Le CSP qui prit le pouvoir le 07 novembre 1982 n'eut qu'une
existence éphémère. Dirigé par une équipe
hétérogène, le CSP ne put avoir le temps d'exercer une
politique concrètement définie. Il se singularisa surtout par une
lutte de clarification de direction politique entre deux tendances :
conservateurs de droite contre progressistes de gauche. Le coup d'Etat du 07
novembre 1982 surprit la communauté nationale et internationale. Le
Commandant Jean-Baptiste OUEDRAOGO placé au-devant de la scène
n'était pas connu.
Le nouveau régime ne bénéficia pas d'un
soutien populaire. Très rapidement, il s'enlisa dans des querelles
intestines. Commandants et capitaines s'opposaient par personnes
interposées : les Commandants Jean Baptiste OUEDRAOGO et Yorian Gabriel
SOME représentant le camp conservateur militaient en faveur de
l'instauration d'une vie constitutionnelle régulière. Les
Capitaines Thomas SANKARA, Blaise COMPAORE, Henri ZONGO et le Commandant
Jean-Baptiste LINGANI incarnant le camp progressiste oeuvraient pour
l'avènement d'une révolution.
Avec la nomination de Thomas SANKARA à la primature,
les rivalités devinrent acérées et directes. Les
épisodes de cette crise au sommet de l'Etat étaient des plus
spectaculaires. « Au cours des meetings publics, le Président
de la République et son Premier ministre tenaient deux discours
opposés dans la forme et le fond. Chacun s'adressait a son public dans
le langage politique qui rassure les siens et angoisse les autres
».12 On parle d'une « greffe politique initiée
le 7 novembre »13 qui s'avérait impossible.

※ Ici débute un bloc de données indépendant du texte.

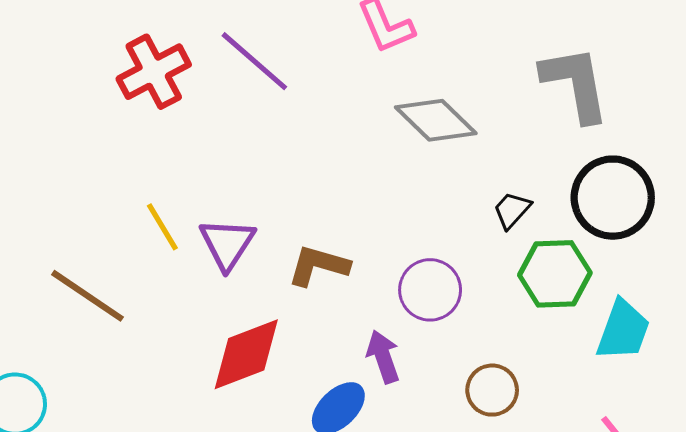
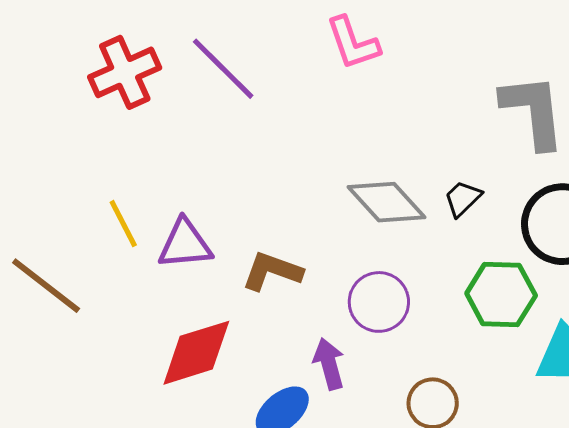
gray diamond: (436, 120) -> (387, 202), moved
black trapezoid: (512, 210) -> (463, 198), moved
purple triangle: (227, 244) -> (185, 244), turned 48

Les démarches contradictoires des dirigeants du CSP
affectaient dangereusement la société voltaïque de
l'époque, la conduisant de ce fait à la division. Les uns
étaient des inconditionnels du président, les autres, ceux du
Premier ministre.
12 Basile GUISSOU, 1995, Burkina Faso : un espoir
en Afrique, Paris, L'Harmattan, page 65.
13 Ibidem.
16 Ce dernier par sa truculence devint un véritable
boute-en-train rompu aux thèses révolutionnaires qui sut gagner
facilement la sympathie d'une grande partie du peuple. Sa capacité de
subjuguer les esprits par son éloquence fit de lui la
personnalité la plus populaire du régime, en témoigne
l'attitude de la population aux meetings des 26 mars à Ouagadougou et du
15 mai à Bobo Dioulasso14.
Lors de ces rencontres, l'assistance ovationna le Premier
ministre et commença à déserter les lieux pour ne pas
écouter le discours du président. Ces évènements
ravivèrent la dégradation des relations entre les militaires de
l'instance dirigeante. La montée des intolérances de tous bords
rendait le pays ingouvernable.
Se rendant compte de l'agitation du Premier ministre qui ne
facilitait pas le retour à une vie constitutionnelle, l'aile
conservatrice du CSP décida l'éviction de Thomas SANKARA. Ce
dernier fut arrêté le matin du 17 mai et emprisonné.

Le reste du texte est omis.